Total patient enrollment was 113 patients, including the 12 patients in the safety run-in cohort. The phase II pola-BG cohort enrolled 21 and treated 20 patients. For the phase II randomized cohort, 40 patients per arm were enrolled, while 39 patients per arm received treatment. Baseline characteristics of the randomly assigned patients were generally balanced, although the patients in the BR group were slightly older (median age, 71 years vs 67 years for pola-BR patients).
The authors found that the treatment completion rate was higher in the pola-BR arm than in the BR group (46.2% vs. 23.1%). This was also true of the median number of completed cycles (5 vs. 3), mainly due to a higher rate of PD in the BR arm. Significantly more patients in the pola-BR arm had treatment delays than in the BR group (53.8% vs. 38.5). Conversely, progressive disease resulted in treatment discontinuation in many more BR patients: 53.8% vs. 15.4% in the pola-BR group. Cytopenias were the most common reason for bendamustine dose reductions. Fully one-third (33.3%) of the pola-BR patients discontinued treatment due to adverse events (AEs).
Sehn et al found that, although rates of grade 3-4 anemia and thrombocytopenia were higher with pola-BR, transfusion rates were similar between pola-BR and BR (red cells: 25.6% vs. 20.5%; platelets: 15.4% vs. 15.4%). More pola-BR patients developed grade 3-4 neutropenia than BR patients did (42.6% vs. 33.3%). Grade 3-4 infections were comparable between groups (23.1% pola-BR; 20.5% BR).
Eleven BR patients experienced fatal AEs, while 9 pola-BR patients did. Infection was the most common cause of fatal AEs, with 4 in each group. The authors noted that many fatal AEs occurred after disease progression.
Biomarker studies suggested that pola-BR benefited patients regardless of COO or DEL status. “Ubiquitous expression of CD79b was confirmed, with no correlation noted between CD79b expression level and response,” Sehn et al wrote.

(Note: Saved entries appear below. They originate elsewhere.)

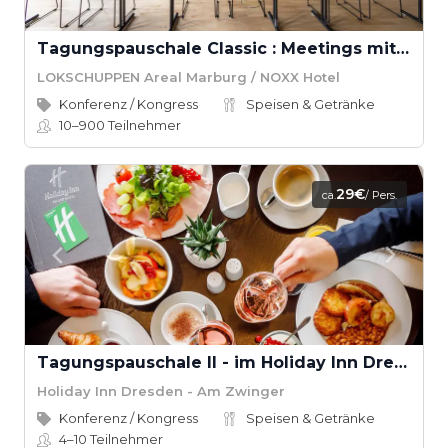
Tagungspauschale Classic : Meetings mit Charakter
LOKSCHUPPEN Areal Marburg / NOXX Hotel
Konferenz / Kongress
Speisen & Getränke
10–900
Teilnehmer
29€
ca.
/ Pers.
Tagungspauschale II - im Holiday Inn Dresden - Am Zwinger
Holiday Inn Dresden - Am Zwinger
Konferenz / Kongress
Speisen & Getränke
4–10
Teilnehmer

The authors believe that pola-BR may prove to be a valuable treatment option that is readily available to a wider population of patients than can currently benefit. “Although this study examined pola-BR as a stand-alone therapy, the high CR rates and prolonged disease control observed suggest it may provide an important bridge to further consolidative therapies, including SCT or CAR T-cell therapy. Additional research into the feasibility and safety of this approach is warranted,” Sehn et al wrote. “CAR T-cell therapy is a promising treatment for patients with R/R DLBCL, but its generalized use has been limited by the inability to achieve timely and sufficient disease control in patients with rapidly evolving disease to enable them to proceed to CAR T-cell treatment. Availability of an effective novel agent, such as polatuzumab vedotin, may enable more patients to receive CAR T-cell therapy in the R/R setting.”
Sehn LH, Herrera AF, Flowers CR, et al. Polatuzumab Vedotin in Relapsed or Refractory Diffuse Large B-Cell Lymphoma. J Clin Oncol. 2019;38:155-165.